There’s no other way to put this, so I’m just going to go ahead and say it–Once is a musical.
Now, I know that “musical” still tends to be a dirty, dirty word as far as most people are concerned, despite the occasional hit, like 2002’s Chicago, or unique take, like 2000’s Dancer in the Dark, but Once isn’t the sort of musical that those who worry about musicals should worry about.
The level of artificiality inherent in the genre has been stripped away completely. The characters don’t spontaneously break into free-style songs about themselves, nor are there any staged dance numbers.
Rather, the protagonists are both songwriters and musicians. And musicians tend to play and listen to a lot of music.
The film is written and directed by John Carney, the filmmaker responsible for Zonad and On the Edge, and the one-time bassist for Dublin-based band The Frames.
And the male lead is Glen Hansard, lead singer and guitarist for The Frames. It’s probably a pretty safe bet that Frames fans will particularly enjoy the music (You can here the soundtrack at the film’s site).
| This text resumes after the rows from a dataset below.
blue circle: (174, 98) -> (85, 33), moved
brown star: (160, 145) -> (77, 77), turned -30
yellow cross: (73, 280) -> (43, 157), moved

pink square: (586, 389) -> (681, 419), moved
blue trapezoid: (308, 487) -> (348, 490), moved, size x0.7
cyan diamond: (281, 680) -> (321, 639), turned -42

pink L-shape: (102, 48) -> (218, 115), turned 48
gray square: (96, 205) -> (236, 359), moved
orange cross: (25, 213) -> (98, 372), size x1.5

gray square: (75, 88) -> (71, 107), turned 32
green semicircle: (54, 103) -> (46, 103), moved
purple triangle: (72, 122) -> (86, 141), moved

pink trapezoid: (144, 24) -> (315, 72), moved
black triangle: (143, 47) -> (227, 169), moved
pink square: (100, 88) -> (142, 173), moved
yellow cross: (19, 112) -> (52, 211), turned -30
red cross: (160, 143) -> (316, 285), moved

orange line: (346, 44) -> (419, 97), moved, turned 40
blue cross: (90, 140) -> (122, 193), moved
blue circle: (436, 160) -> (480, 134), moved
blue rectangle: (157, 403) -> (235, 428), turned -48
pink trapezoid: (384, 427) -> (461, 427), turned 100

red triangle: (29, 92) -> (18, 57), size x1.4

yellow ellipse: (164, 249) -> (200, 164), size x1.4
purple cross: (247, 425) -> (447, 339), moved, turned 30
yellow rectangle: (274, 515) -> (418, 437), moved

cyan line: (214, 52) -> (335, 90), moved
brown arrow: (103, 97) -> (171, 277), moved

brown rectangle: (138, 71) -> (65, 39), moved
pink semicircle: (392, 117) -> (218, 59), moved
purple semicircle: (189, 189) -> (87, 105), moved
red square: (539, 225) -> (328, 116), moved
Hansard’s character works in his elderly father’s Hoover vacuum cleaner repair shop, nursing a broken heart for an ex who now lives in London (and who inspired many of his character’s songs). When not fixing Hoovers, he plays guitar for change from passersby on the streets, and, at night when the crowds thin out, he plays his own songs.
One day he meets young, nameless Czech immigrant Markéta Irglová (in one of the cutest meet-cutes I’ve seen in a while). She’s a pianist who visits a friendly music store in the afternoon to play their pianos since she can’t afford one of her own. After bonding over their mutual love of making music, they begin a short, stumbling courtship, one that coincides with Hansard’s character’s efforts to record a demo to take with him to London to get his girl back.
Both give wonderfully understated and naturalistic performances, doing the bulk of their emoting into microphones and over keyboards, and they share a chemistry so natural that one can feel a little intrusive watching them talk and flirt.
While Carney does most of his storytelling through the music, even resorting to music video-like montages to show us how much Hansard’s character loves his old girlfriend (as he struggles to set a song to a video of her on his laptop) or how he feels about Irglová’s character, he, and the characters, withhold quite a bit of themselves from each other and the audience.
The result is a film that is at turns heartbreaking and uplifting, a love story that trades in realism and raw nerve romanticism and sets it all to sad songs.
i look like this guy
Damn, I want to see this movie so bad, but it’s not nationwide yet! The soundtrack is stellar, regardless.